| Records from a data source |
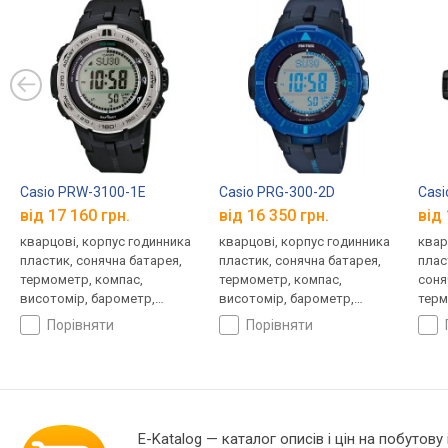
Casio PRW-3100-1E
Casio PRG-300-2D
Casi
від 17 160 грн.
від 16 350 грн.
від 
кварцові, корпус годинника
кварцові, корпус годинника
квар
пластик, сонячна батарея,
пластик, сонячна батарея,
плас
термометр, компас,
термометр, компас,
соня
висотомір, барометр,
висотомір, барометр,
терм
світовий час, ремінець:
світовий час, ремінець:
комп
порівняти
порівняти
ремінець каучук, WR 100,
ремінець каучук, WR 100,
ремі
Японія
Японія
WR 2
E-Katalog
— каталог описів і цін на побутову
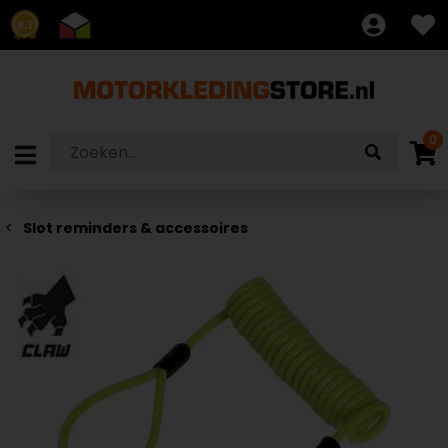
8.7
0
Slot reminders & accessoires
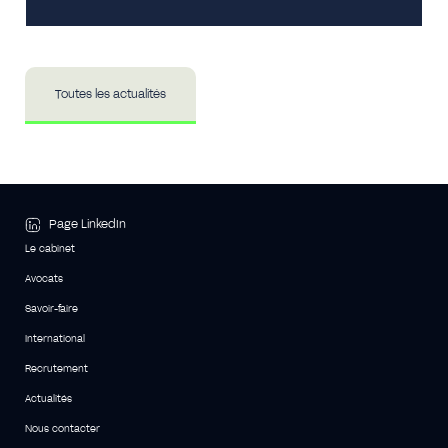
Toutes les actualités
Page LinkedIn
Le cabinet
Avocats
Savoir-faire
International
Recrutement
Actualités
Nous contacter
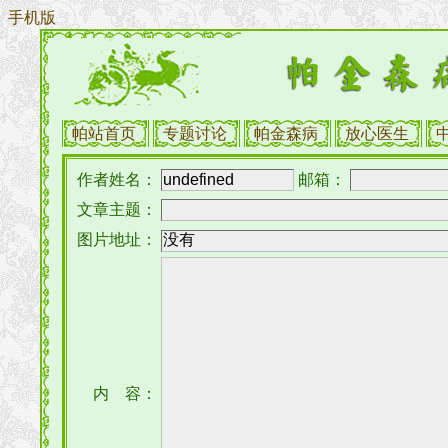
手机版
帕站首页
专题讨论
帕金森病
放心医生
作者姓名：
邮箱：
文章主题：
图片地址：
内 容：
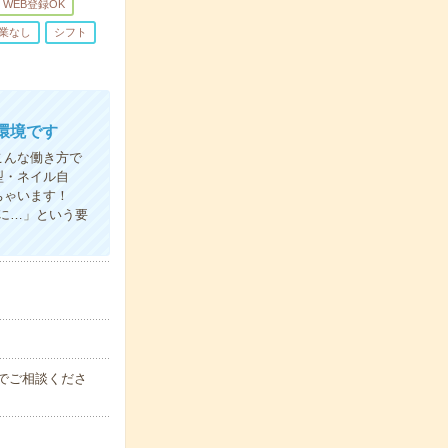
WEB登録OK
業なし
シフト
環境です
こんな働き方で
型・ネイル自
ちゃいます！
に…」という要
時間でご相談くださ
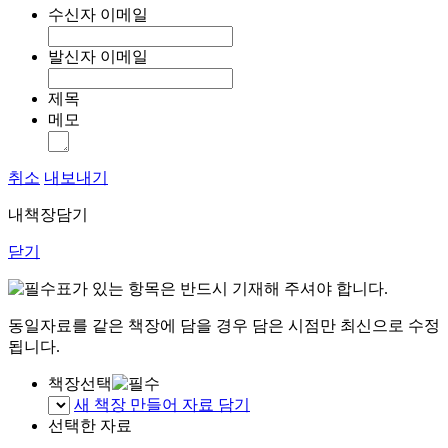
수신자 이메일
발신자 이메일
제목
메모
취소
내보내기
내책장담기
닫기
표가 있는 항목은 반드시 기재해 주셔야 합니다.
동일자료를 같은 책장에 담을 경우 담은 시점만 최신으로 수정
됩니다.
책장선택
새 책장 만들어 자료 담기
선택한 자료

--

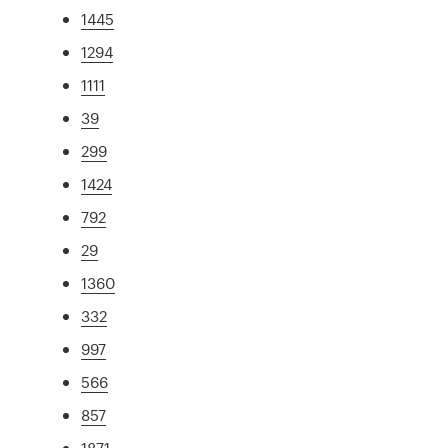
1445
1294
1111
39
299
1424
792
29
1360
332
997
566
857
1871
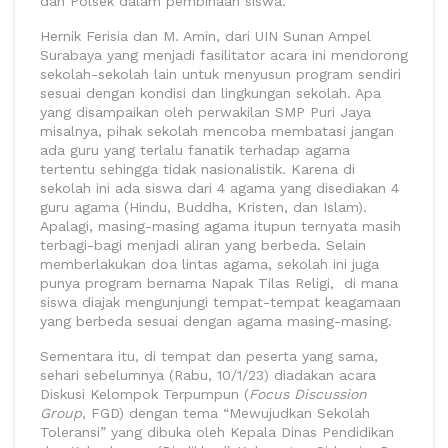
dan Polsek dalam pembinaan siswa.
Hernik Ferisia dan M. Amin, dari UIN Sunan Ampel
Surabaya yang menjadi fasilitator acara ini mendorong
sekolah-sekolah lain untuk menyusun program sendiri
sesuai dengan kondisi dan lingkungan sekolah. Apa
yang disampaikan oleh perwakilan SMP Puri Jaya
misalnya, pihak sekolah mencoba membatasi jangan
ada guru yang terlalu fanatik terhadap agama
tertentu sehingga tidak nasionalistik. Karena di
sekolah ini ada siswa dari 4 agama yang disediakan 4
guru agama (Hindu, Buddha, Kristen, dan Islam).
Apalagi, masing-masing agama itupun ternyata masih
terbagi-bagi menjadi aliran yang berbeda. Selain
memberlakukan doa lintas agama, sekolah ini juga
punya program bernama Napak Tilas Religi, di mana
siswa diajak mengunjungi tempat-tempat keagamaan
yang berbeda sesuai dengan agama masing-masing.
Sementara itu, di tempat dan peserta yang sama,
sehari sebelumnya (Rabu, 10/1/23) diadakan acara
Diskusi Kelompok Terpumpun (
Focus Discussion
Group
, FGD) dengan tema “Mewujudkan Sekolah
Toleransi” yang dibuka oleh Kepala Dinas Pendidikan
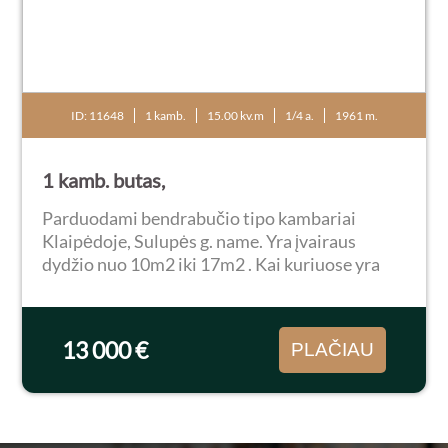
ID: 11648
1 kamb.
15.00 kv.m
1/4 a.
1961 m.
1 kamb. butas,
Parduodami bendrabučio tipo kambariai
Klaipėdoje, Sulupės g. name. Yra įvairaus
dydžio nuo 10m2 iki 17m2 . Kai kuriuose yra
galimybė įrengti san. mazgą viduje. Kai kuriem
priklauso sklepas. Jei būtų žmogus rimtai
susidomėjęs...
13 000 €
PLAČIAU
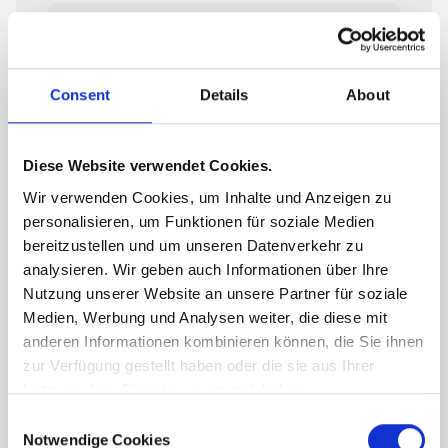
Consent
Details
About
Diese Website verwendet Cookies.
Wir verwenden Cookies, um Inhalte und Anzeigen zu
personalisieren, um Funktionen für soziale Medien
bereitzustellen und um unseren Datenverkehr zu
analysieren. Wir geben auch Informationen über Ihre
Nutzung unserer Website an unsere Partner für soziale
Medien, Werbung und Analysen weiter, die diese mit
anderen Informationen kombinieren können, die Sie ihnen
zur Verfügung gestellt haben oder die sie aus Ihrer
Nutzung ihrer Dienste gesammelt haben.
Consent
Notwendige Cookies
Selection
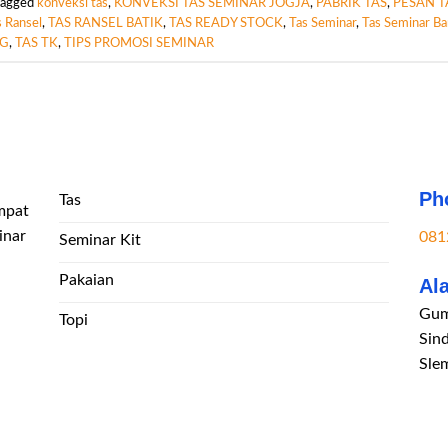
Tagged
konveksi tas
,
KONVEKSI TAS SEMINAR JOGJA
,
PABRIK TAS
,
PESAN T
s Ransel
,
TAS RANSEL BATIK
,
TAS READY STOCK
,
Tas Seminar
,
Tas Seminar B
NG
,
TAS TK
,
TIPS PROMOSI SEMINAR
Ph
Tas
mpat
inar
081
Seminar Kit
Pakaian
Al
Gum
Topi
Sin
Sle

| What you are asked to do |
Show every line from the entries above in which "dengan" appears.

| Result of the task |
sesuai dengan kondisi dan lingkungan sekolah. Apa
yang berbeda sesuai dengan agama masing-masing.
, FGD) dengan tema “Mewujudkan Sekolah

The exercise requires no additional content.